Pilleurs de troncs, gibier de potence

Pris en flagrant délit dans une église de Dinant aujourd’hui disparue, trois « étrangers » vivant de rapines de ville en ville ont payé de leur vie leur vol considéré comme un sacrilège. L’instruction judiciaire a mis en lumière leur vaine recherche d’un métier stable, suivie de leur errance de hors-la-loi sans frontières (1698)

   Dans le fonds de l’échevinage de Dinant, déposé aux Archives de l’État à Namur, sont contenues les pièces du procès de trois pilleurs de troncs pris en flagrant délit dans la « bonne ville » alors liégeoise, à la fin du XVIIe siècle. De ces archives, Pascal Saint-Amand, animateur à la maison du Patrimoine médiéval mosan, a tiré les riches enseignements, tant sur le fonctionnement de l’appareil judiciaire que sur le profil social des aigrefins du temps [1].

  Le soir du vendredi 11 juillet 1698, trois hommes accompagnés d’une femme arrivent dans la cité de saint Perpète par la barque de Namur. Ils s’installent à l’auberge du Mouton blanc, rue Neuve. Dès le lendemain, ils s’intéressent aux lieux de culte locaux… et surtout à ce qu’ils peuvent renfermer. Le dimanche 13 au matin, le trio opère à l’intérieur de l’église Saint-Menge, aujourd’hui disparue, retirant des pièces de monnaie de leur tronc au moyen d’une baleine enduite de colle, peut-être aussi d’un morceau de plomb aplati, également enduit et accroché à une cordelette. Malheureusement pour les malandrins, ils sont découverts en cours de larcin par François Lavacherie, un garçon de 12 ans environ, et doivent dès lors prendre la fuite. La population se montre des plus réactives. Entendant les cris « Au voleur! » , « Arrêtez! » , plusieurs hommes du quartier se lancent à la poursuite des détrousseurs, bientôt rattrapés et emmenés chez le curé de la paroisse.

L’église Saint-Menge, aujourd’hui disparue, dans un panorama de Dinant au XVIIe siècle réalisé ultérieurement. (Source: huile sur toile attribuable à Hubert Hallaux (1799-1857), coll. Ville de Dinant, dans n. 1, p. 6)

   Dans les poches des fuyards, on trouve « une quantité de doubles et liards dont la pluspart sont chargez de gluz » . La présence de la même matière visqueuse est constatée sur la fente d’un tronc. La baleine jetée dans un soupirail pendant la débandade est retrouvée. Les « étrangers » sont conduits dans les prisons de la ville sur ordre de l’officier mayeur.

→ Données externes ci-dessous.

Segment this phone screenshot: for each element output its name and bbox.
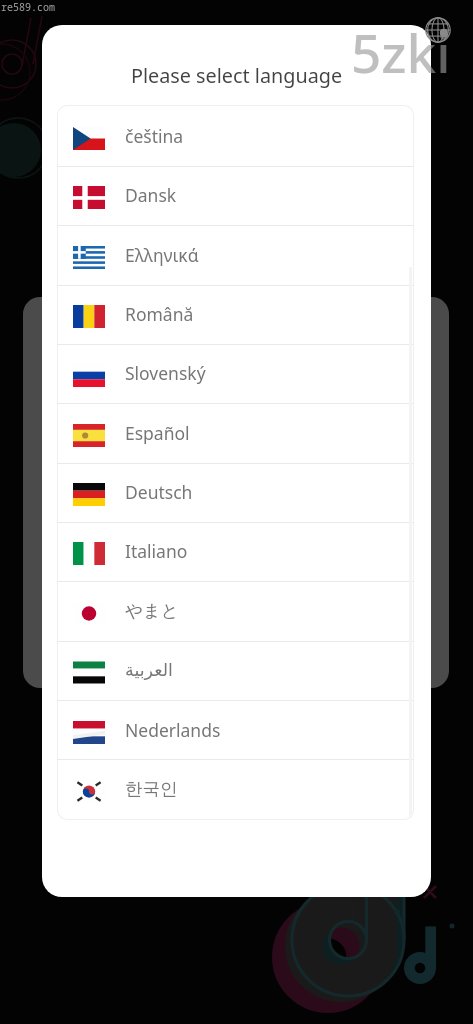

Un exemple de liard liégeois (cuivre, 1721). (Source: musée Curtius, Liège, dans « Le siècle de Louis XIV au pays de Liège (1580-1723). Exposition » , Liège, musée de l’Art wallon, 1975, p. 156 & pl. XLVII)

   L’enquête générale, ouverte par l’officier de justice François-Robert Tabolet, ne traîne pas. La journée du lundi 14 juillet est consacrée à l’audition des inculpés en présence du seigneur de Wanhecq, commandant du château de Dinant. Les témoins sont entendus les 17 et 18, les accusés réentendus les jours suivants. Niant d’abord, ceux-ci finissent par avouer au moins partiellement, après avoir été confrontés aux preuves matérielles ainsi qu’à leurs propres contradictions et changements de versions. En raison non de l’importance des sommes dérobées mais de la gravité du crime, considéré comme un sacrilège, ils risquent la peine de mort.

   Le compte-rendu des interrogatoires permet de reconstituer des itinéraires typiques de hors-la-loi par manque de gagne-pain, dont la grande mobilité ignore les frontières politiques. Les juges ont toutefois fort à faire pour démêler le vrai du faux. L’un des détenus avouera qu’ils se sont concertés sur les réponses à fournir, aidés en cela par la promiscuité régnant alors dans les infrastructures pénitentiaires. Ainsi ont-ils sans doute menti en affirmant s’être rencontrés fortuitement au cours de leurs pérégrinations, histoire de ne pas être considérés comme une bande organisée.

   Originaire de Condé-sur-l’Escaut (nom actuel), commune située sur la route de Valenciennes à Ronse, Christian Bruno, dit « le balafré » , est âgé de 26 ans. Pâtissier à Amsterdam, il aurait quitté la ville parce qu’il ne pouvait plus exercer son métier en raison de blessures reçues au bras et au visage au cours d’une rixe. Peter Aerts, dit « le Flamand » , est natif de Gand. Tailleur, il a aussi travaillé à Amsterdam au service d’un marchand de vin, avant d’être enrôlé comme matelot dans la marine hollandaise. Après un séjour en Espagne, il est allé vivre à Rotterdam et comptait se rendre en France pour se perfectionner dans sa profession et en langue française. Léonard Busselin, « le François » , est parisien et travaille avec ses parents blanchisseurs. Il a été, explique-t-il, engagé dans les régiments de Normandie puis d’Orléans pendant quatre ans. Il serait entré ensuite au service des Hollandais. Judith Bourbonois, enfin, a 29 ans et a vu le jour à Maastricht. Se présentant d’abord comme l’épouse de Busselin, elle admettra plus tard vivre avec lui sans être mariée, en avoir eu trois enfants dont un seul a survécu, et le suivre parce qu’il lui a promis de convoler en justes noces. Pour assurer sa subsistance, le couple fait profession de quelques jeux de hasard.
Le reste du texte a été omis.